[SUPPLIED MATERIAL Boundary: Start]

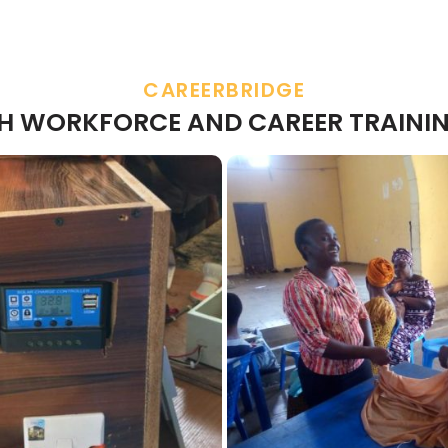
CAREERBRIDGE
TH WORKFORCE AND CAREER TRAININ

[SUPPLIED MATERIAL Boundary: End]
[SUPPLIED MATERIAL Boundary: Start]

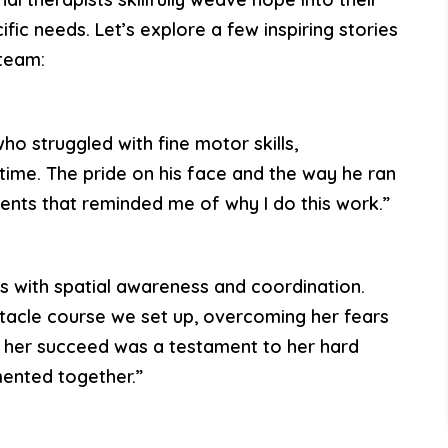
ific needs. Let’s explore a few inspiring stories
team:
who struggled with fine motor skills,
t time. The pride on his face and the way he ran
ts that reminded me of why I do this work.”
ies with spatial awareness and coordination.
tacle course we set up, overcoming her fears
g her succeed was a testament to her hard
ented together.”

[SUPPLIED MATERIAL Boundary: End]
[SUPPLIED MATERIAL Boundary: Start]

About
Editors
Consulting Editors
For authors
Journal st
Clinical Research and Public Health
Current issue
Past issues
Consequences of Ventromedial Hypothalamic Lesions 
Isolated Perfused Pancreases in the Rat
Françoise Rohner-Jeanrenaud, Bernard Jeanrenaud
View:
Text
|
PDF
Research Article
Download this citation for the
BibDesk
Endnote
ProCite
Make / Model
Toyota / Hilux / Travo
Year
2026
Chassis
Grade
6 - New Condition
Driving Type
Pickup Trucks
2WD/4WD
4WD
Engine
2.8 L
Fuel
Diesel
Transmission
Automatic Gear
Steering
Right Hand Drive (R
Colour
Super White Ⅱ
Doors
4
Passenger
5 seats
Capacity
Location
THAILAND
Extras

[SUPPLIED MATERIAL Boundary: End]

Wherever a line in the listing contains the word "with", copy that line out.

who struggled with fine motor skills,
ies with spatial awareness and coordination.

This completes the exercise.